Zobacz pełną wersję : Prędkość tankowania LPG a spalanie
radek1184 16-01-2014, 21:17 Witam wszystkich.
Posiadam focusa z instalacją LPG, tankuję do pełna mniej więcej raz w tygodniu prawie zawsze na jednej stacji. Zauważyłem pewną rzecz, mianowicie gaz z dystrybutora leci dość wolno, przez co dość długo trwa tankowanie (35 litrów ok. 4 minuty). Dystrybutor działa w ten sposób, że po podłączeniu pistoletu trzeba wcisnąć i trzymać "grzybek" na dystrybutorze aż odbije zawór w butli w samochodzie. Odkąd tankuję na wymienionej stacji zauważyłem wyraźnie niższe spalanie (7,0-7,3l/100km, poprzednio ok 8,5l/100km).
Pewnego razu na początku tankowania podszedł pracownik (zawsze obsługuję się sam) i powiedział żebym puścił grzybek i wcisnął jeszcze raz to poleci szybciej. Tak też zrobiłem, weszło tyle gazu co zawsze (ok 35 litrów) ale trwało to dużo krócej, jednak spalanie wzrosło do 8,5l/100km - tyle co na innych stacjach. Zrobiłem tak: 3 razy tankowałem metodą wolniejszą i 3 razy szybszą na przemian i za każdym razem ten sam efekt: "wolniejsza" metoda - mniejsze spalanie o ok 1,0 - 1,5l/100km. To już raczej nie przypadek..
Moje pytanie brzmi: czy to możliwe, że prędkość tankowania ma wpływ na jakość tankowanego gazu?? A może przy szybkim tankowaniu, licznik dystrybutora zawyża, w butli jest mniej gazu, a ja widzę to w postaci zwiększonego spalania? Mam jednak wrażenie, że im wolniejsze tankowanie, tym jakość gazu lepsza, autko ma odczuwalnie lekko większą moc i chodzi ciszej.
Dodam, że robię głównie trasy ok 120km w 4 osoby.
Skoro tankujesz do pełna i za każdym razem wchodzi dystrybutor "odbija" to wątpie żeby tankował różne ilości gazu.
radek1184 16-01-2014, 21:42 Przecież napisałem - weszło tyle samo, ok. 35litrów.. Chodzi o spalanie na 100km.
Szybciej tankowany gaz, szybciej się spala. Ot cała tajemnica :P
A wg. to być może różne warunki jazdy wpływają na zużycie gazu. Być może odrobinę szybciej lub dynamicznej jeździsz na "szybszym" gazie.
radek1184 17-01-2014, 04:32 Szybciej tankowany gaz, szybciej się spala.
No właśnie tylko co ma szybkość tankowania do spalania?

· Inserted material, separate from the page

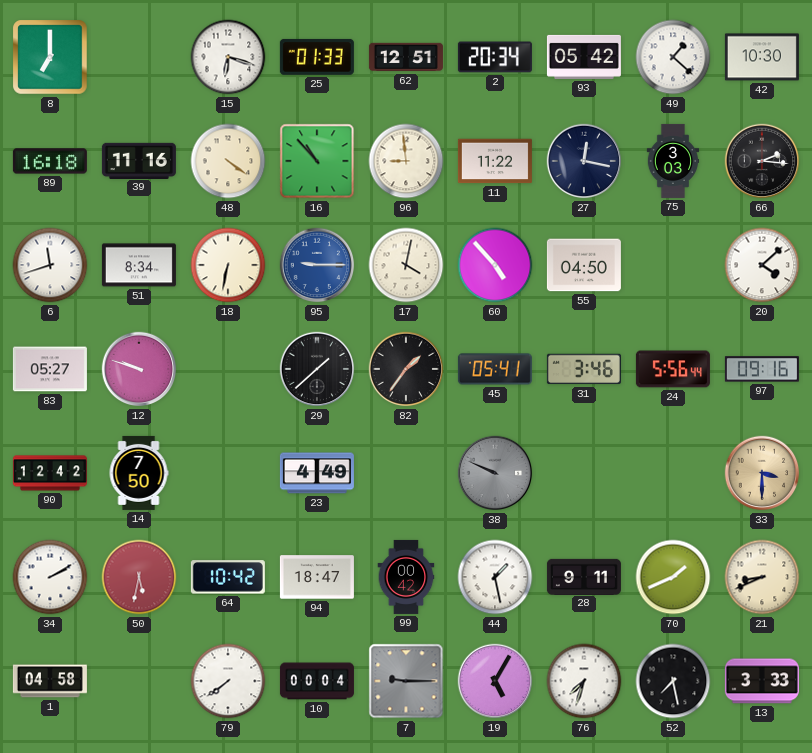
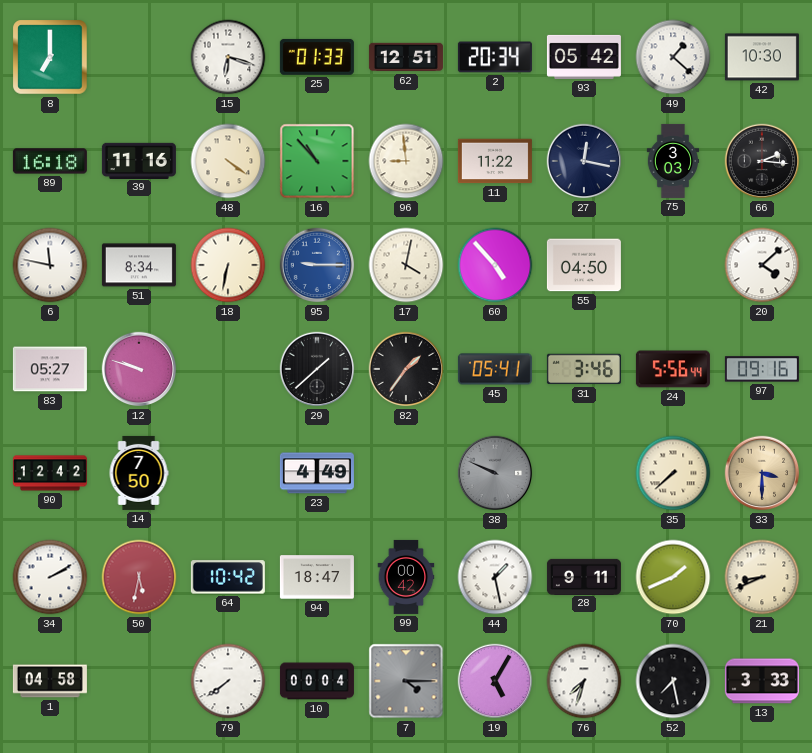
6: 11:42 -> 11:47
35: none -> 7:38
7: 9:15 -> 4:15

Jeżdżę cały czas tak samo a na pewno nie o tyle dynamiczniej żeby spalił o ponad litr więcej..:wink:
grzechalm 17-01-2014, 21:04 ja zauwazylem inna zaleznosc, jak nie tankuje do pelna tylko mniejsze sumy, dla przykladu 50, 60, 70zl to w przeliczeniu litry i kilometry spalanie jest nizsze, nie wiem czy ma to jakis wplyw:P i nie mysl, ze sie nabijam tylko tak serio jest, przynajmniej u mnie:P
Potwierdzam, ze gdy tankuje do pelna to mam wieksze spalanie. Nie wiem czemu, moze cisnienie gazu ma wplyw.
paoloWawa 24-01-2014, 11:20 A skąd wiesz jakie masz spalanie jeśli nie tankujesz do pełna?
Jedyny wiarygodny pomiar to tankowanie do pełna, i po przejechaniu iluśtam km (nie za mało żeby moment odbicia nie zafałszował) znowu do pełna i kalkulator w rękę. A takie liczenie, że zatankowałem za 50zł i do zgaśnięcia drugiej kropki przejechałem ileśtam km jest nic nie warte.
Ja osobiście mam mniejsze spalanie na niemieckim czy włoskim gazie (nawet na czeskim). Szkoda że jak byłem w Albanii nie notowałem sobie spalania, ale pamiętam że nieznacznie przekraczało 10 litrów/100km przy upałach 40-stopniowych i non stop włączonej oczywiście klimie, i to często na maksymalnej prędkości bo miałem nawiew tylko na szybę.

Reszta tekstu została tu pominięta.